Pronta la risposta della consigliera comunale di minoranza Nicoletta Lomuscio: “Voglio replicare immediatamente alle censure e critiche che hanno fatto seguito alla pubblicazione del mio articolo in data odierna da parte del partito di maggioranza al governo di questa città sottoponendo al giudizio dei lettori cittadini queste considerazioni:la mozione da me presentata ha lo scopo di proporre un atto di equità e giustizia sociale;il fatto che la stessa sia stata già oggetto di istruttoria e proposta deliberativa dagli uffici competenti (come ora si legge) non impedisce alla stessa di sollevare mediante la mozione la proposta di un apposito Regolamento Comunale che disciplini specifiche fattispecie quali l’arco temporale da considerare per la rottamazione e le modalità di copertura del gettito minore in conseguenza dell’abbattimento di sanzioni ed interessi. (es somma da prelevare dal Fondo Crediti Dubbia Esigibilità). Evidentemente l’amministrazione è troppo impegnata nelle innumerevoli e copiose attività di organizzazione di eventi culturali filantropici e ricreativi per preoccuparsi di velocizzare e approntare in tempi brevi una modalità di sostegno e aiuto economico a chi si sente soffocato da cartelle esattoriali che non riesce a pagare specie se ha ad oggetto sia la propria abitazione che la propria attività lavorativa.Al massimo per la povera gente c’è sempre tempo!”

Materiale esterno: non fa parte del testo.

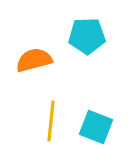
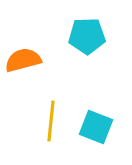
orange semicircle: moved 11 px left
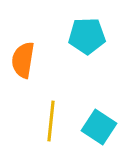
orange semicircle: rotated 66 degrees counterclockwise
cyan square: moved 3 px right; rotated 12 degrees clockwise
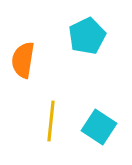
cyan pentagon: rotated 24 degrees counterclockwise
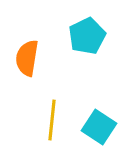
orange semicircle: moved 4 px right, 2 px up
yellow line: moved 1 px right, 1 px up
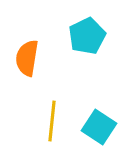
yellow line: moved 1 px down
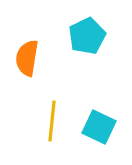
cyan square: rotated 8 degrees counterclockwise
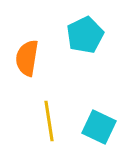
cyan pentagon: moved 2 px left, 1 px up
yellow line: moved 3 px left; rotated 15 degrees counterclockwise
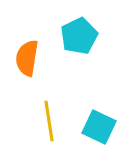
cyan pentagon: moved 6 px left, 1 px down
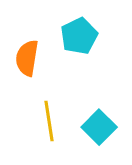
cyan square: rotated 20 degrees clockwise
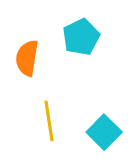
cyan pentagon: moved 2 px right, 1 px down
cyan square: moved 5 px right, 5 px down
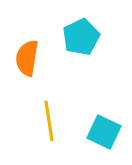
cyan square: rotated 20 degrees counterclockwise
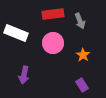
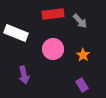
gray arrow: rotated 21 degrees counterclockwise
pink circle: moved 6 px down
purple arrow: rotated 24 degrees counterclockwise
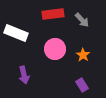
gray arrow: moved 2 px right, 1 px up
pink circle: moved 2 px right
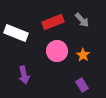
red rectangle: moved 8 px down; rotated 15 degrees counterclockwise
pink circle: moved 2 px right, 2 px down
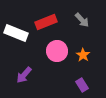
red rectangle: moved 7 px left
purple arrow: rotated 54 degrees clockwise
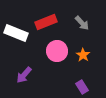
gray arrow: moved 3 px down
purple rectangle: moved 2 px down
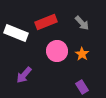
orange star: moved 1 px left, 1 px up
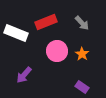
purple rectangle: rotated 24 degrees counterclockwise
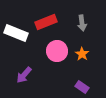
gray arrow: rotated 35 degrees clockwise
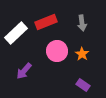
white rectangle: rotated 65 degrees counterclockwise
purple arrow: moved 4 px up
purple rectangle: moved 1 px right, 2 px up
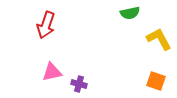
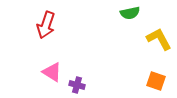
pink triangle: rotated 45 degrees clockwise
purple cross: moved 2 px left, 1 px down
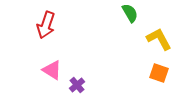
green semicircle: rotated 108 degrees counterclockwise
pink triangle: moved 2 px up
orange square: moved 3 px right, 8 px up
purple cross: rotated 35 degrees clockwise
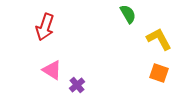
green semicircle: moved 2 px left, 1 px down
red arrow: moved 1 px left, 2 px down
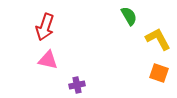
green semicircle: moved 1 px right, 2 px down
yellow L-shape: moved 1 px left
pink triangle: moved 4 px left, 10 px up; rotated 20 degrees counterclockwise
purple cross: rotated 28 degrees clockwise
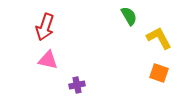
yellow L-shape: moved 1 px right, 1 px up
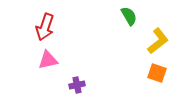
yellow L-shape: moved 1 px left, 3 px down; rotated 80 degrees clockwise
pink triangle: rotated 25 degrees counterclockwise
orange square: moved 2 px left
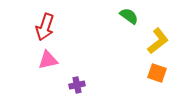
green semicircle: rotated 24 degrees counterclockwise
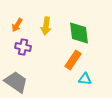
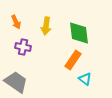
orange arrow: moved 1 px left, 3 px up; rotated 56 degrees counterclockwise
cyan triangle: rotated 32 degrees clockwise
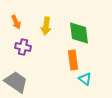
orange rectangle: rotated 42 degrees counterclockwise
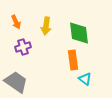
purple cross: rotated 28 degrees counterclockwise
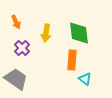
yellow arrow: moved 7 px down
purple cross: moved 1 px left, 1 px down; rotated 28 degrees counterclockwise
orange rectangle: moved 1 px left; rotated 12 degrees clockwise
gray trapezoid: moved 3 px up
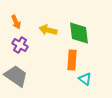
yellow arrow: moved 2 px right, 3 px up; rotated 96 degrees clockwise
purple cross: moved 2 px left, 3 px up; rotated 14 degrees counterclockwise
gray trapezoid: moved 3 px up
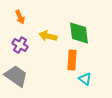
orange arrow: moved 4 px right, 5 px up
yellow arrow: moved 6 px down
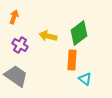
orange arrow: moved 6 px left; rotated 136 degrees counterclockwise
green diamond: rotated 60 degrees clockwise
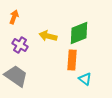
green diamond: rotated 15 degrees clockwise
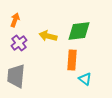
orange arrow: moved 1 px right, 3 px down
green diamond: moved 2 px up; rotated 15 degrees clockwise
purple cross: moved 1 px left, 2 px up; rotated 21 degrees clockwise
gray trapezoid: rotated 120 degrees counterclockwise
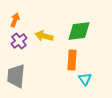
yellow arrow: moved 4 px left
purple cross: moved 2 px up
cyan triangle: rotated 16 degrees clockwise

Nelle conclusioni, la consigliera Nicoletta Lomuscio scrive: “La presentazione di questa mozione ha l’obiettivo non di premiare i furbi bensì di aiutare i cittadini in difficoltà e dare loro una possibilità concreta di mettersi in regola senza essere schiacciati dai debiti. Come Consigliere di minoranza ho scelto di stare dalla parte del buon senso, equità e soluzioni concrete. Pochi slogan e più azioni concrete e allora applicate la stessa rapidità di intervento avuto con la paventata bocciatura alla mia mozione alla predisposizione del regolamento o di qualsiasi atto amministrativo congruo allo scopo.”